Cray buys Vancouver supercomputing firm for US$115M

Supercomputer company Cray Inc. said it will buy a relative newcomer to the high performance market, Vancouver’s OctigaBay Systems Corp.

The deal, announced Wednesday

and worth an estimated US$115 million, will allow Cray to extend its market beyond traditional boundaries, according to spokesperson Steve Conway.

Cray’s flagship product, the X1, sells in the US$3-million and up price range. OctigaBay’s 12K, set to ship this summer, is closer to the US$100,000 mark.

OctigaBay was founded two years ago. Its 12K product uses AMD Opteron 64-bit processors in parallel and a Linux operating system to run complex applications for industries like aerospace, automotive and life sciences.
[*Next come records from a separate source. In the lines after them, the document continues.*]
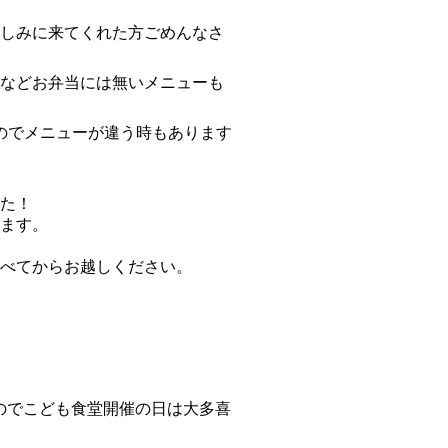
しみに来てくれた方ごめんなさ
などお弁当には無いメニューも
すのでメニューが違う時もあります
た！
ます。
べてからお越しください。
たのでこども食堂開催の日は大多喜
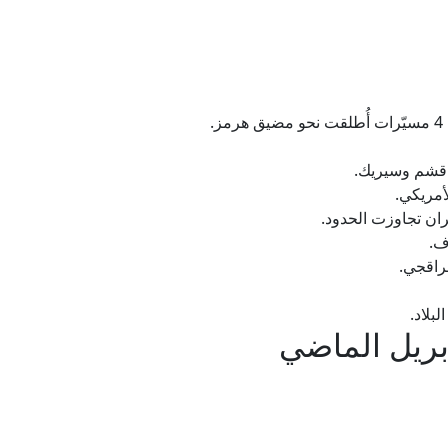
 قشم وسيريك.
أمريكي.
ان تجاوزت الحدود.
ف.
عراقجي.
بلاد.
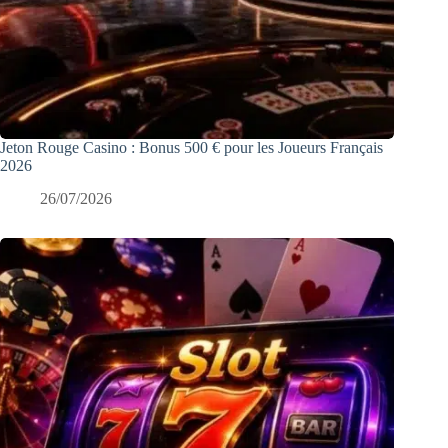
Jeton Rouge Casino : Bonus 500 € pour les Joueurs Français
2026
26/07/2026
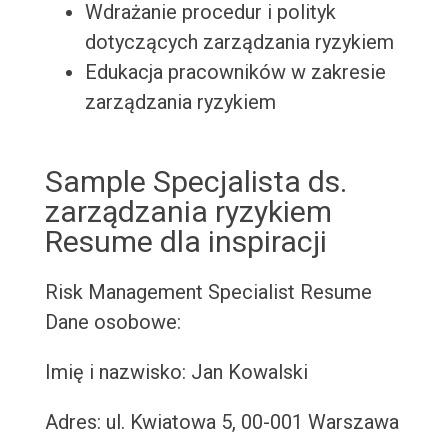
Wdrażanie procedur i polityk
dotyczących zarządzania ryzykiem
Edukacja pracowników w zakresie
zarządzania ryzykiem
Sample Specjalista ds.
zarządzania ryzykiem
Resume dla inspiracji
Risk Management Specialist Resume
Dane osobowe:
Imię i nazwisko: Jan Kowalski
Adres: ul. Kwiatowa 5, 00-001 Warszawa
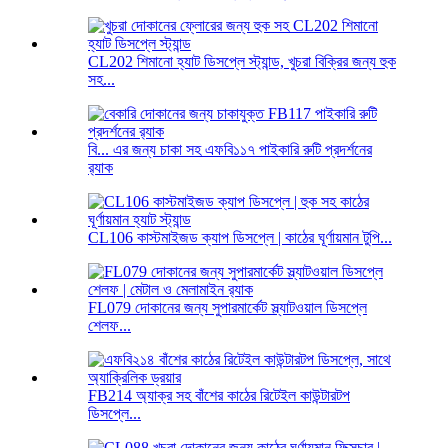
CL202 শিমানো হ্যাট ডিসপ্লে স্ট্যান্ড, খুচরা বিক্রির জন্য হুক
সহ...
বি... এর জন্য চাকা সহ এফবি১১৭ পাইকারি রুটি প্রদর্শনের
র‍্যাক
CL106 কাস্টমাইজড ক্যাপ ডিসপ্লে | কাঠের ঘূর্ণায়মান টুপি...
FL079 দোকানের জন্য সুপারমার্কেট স্ল্যাটওয়াল ডিসপ্লে
শেলফ...
FB214 অ্যাক্র সহ বাঁশের কাঠের রিটেইল কাউন্টারটপ
ডিসপ্লে...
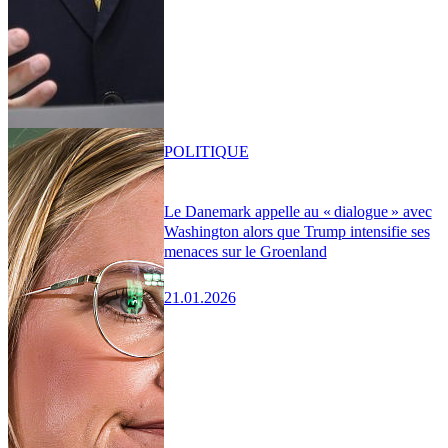
POLITIQUE
Le Danemark appelle au « dialogue » avec
Washington alors que Trump intensifie ses
menaces sur le Groenland
21.01.2026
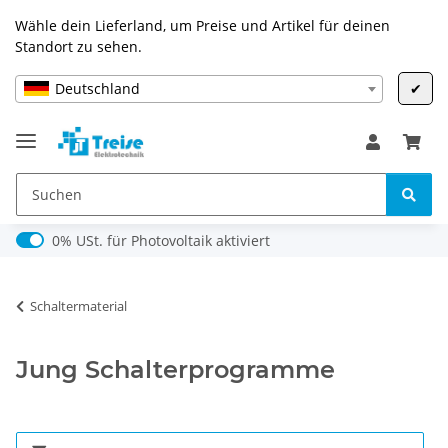
Wähle dein Lieferland, um Preise und Artikel für deinen
Standort zu sehen.
Deutschland
✔
0% USt. für Photovoltaik (§ 12 Abs. 3 UStG)
0% USt. für Photovoltaik aktiviert
Schaltermaterial
Jung Schalterprogramme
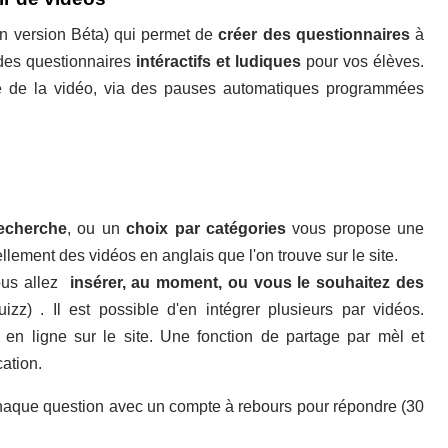
n version Béta) qui permet de
créer des questionnaires
à
 des questionnaires
intéractifs et ludiques
pour vos élèves.
re de la vidéo, via des pauses automatiques programmées
echerche
, ou un
choix par catégories
vous propose une
tiellement des vidéos en anglais que l'on trouve sur le site.
ous allez
insérer, au moment, ou vous le souhaitez des
z) . Il est possible d'en intégrer plusieurs par vidéos.
 en ligne sur le site. Une fonction de partage par mèl et
ation.
 chaque question avec un compte à rebours pour répondre (30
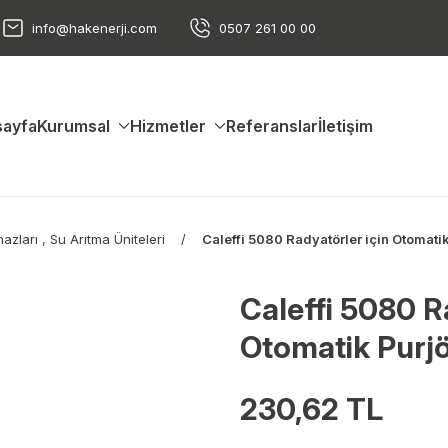
info@hakenerji.com
0507 261 00 00
ayfa
Kurumsal
Hizmetler
Referanslar
İletişim
azları , Su Arıtma Üniteleri
Caleffi 5080 Radyatörler için Otomatik 
Caleffi 5080 R
Otomatik Purjör
230,62 TL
The difference between Cray and OctigaBay is that “”we really approach the problem from quite a different angle,”” said OctigaBay vice-president of marketing Adam Lorant. “”We have built an architecture that is purpose-built and optimized for these sorts of applications using the economics of commercially available components.””

OctigaBay first drew the attention of Seattle-based Cray at the November 2003 SuperComputing Conference in Phoenix, when the company first demonstrated 12K.

“”The rationale (for the acqusition) is that Cray has been selling into the very high-end of the supercomputer market and has wanted to expand beyond that, but only in the right way,”” said Conway.

Cray was already working on its own Operton-based supercomputer called Red Storm — a 40 TeraOp (40 trillion calculations per second) product that was originally developed for the U.S. Department of Energy and was being commercialized.

Red Storm sells at the US$1-million and up mark. The introduction of the product opened avenues previously unavailable to Cray, but the OctigaBay acquistion will create different opportunities, said Conway.

“”The design philosophy, the principles by which both companies design supercomputers were very, very similar but OctigaBay was designing them primarily for parts of the market that Cray was not addressing,”” he said.

OctigaBay will become a division within Cray and will maintain its Vancouver office and staff of 66. There are no plans to change staffing levels, said Conway, and OctigaBay will take advantage of Cray’s existing sales and marketing structure.

“”OctigaBay will have a good amount of autonomy and that’s what’s needed because they’re operating on a bit of a different model and aiming at a different part of the market,”” said Conway.

Cray has no other plans for expansion currently and will remain a supercomputing firm. To move into other markets would begin to put it in competition with other companies like IBM and Hewlett-Packard, said Conway.